> _WORK REQUEST_
Give back only the lines in the records below from the one with "не розміщення матеріалів" to the one with "онтаж, – ФОТО", both inclusive, word for word.

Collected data
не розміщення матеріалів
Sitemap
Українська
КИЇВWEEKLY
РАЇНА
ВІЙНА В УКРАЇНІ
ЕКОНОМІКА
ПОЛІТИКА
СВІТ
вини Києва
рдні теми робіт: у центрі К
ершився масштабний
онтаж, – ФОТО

---

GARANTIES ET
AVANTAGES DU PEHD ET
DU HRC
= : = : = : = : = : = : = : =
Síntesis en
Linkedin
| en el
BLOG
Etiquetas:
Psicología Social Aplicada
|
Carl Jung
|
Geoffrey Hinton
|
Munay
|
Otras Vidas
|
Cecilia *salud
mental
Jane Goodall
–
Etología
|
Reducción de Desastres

> _SOLUTION TO THE PROBLEM_
не розміщення матеріалів
Sitemap
Українська
КИЇВWEEKLY
РАЇНА
ВІЙНА В УКРАЇНІ
ЕКОНОМІКА
ПОЛІТИКА
СВІТ
вини Києва
рдні теми робіт: у центрі К
ершився масштабний
онтаж, – ФОТО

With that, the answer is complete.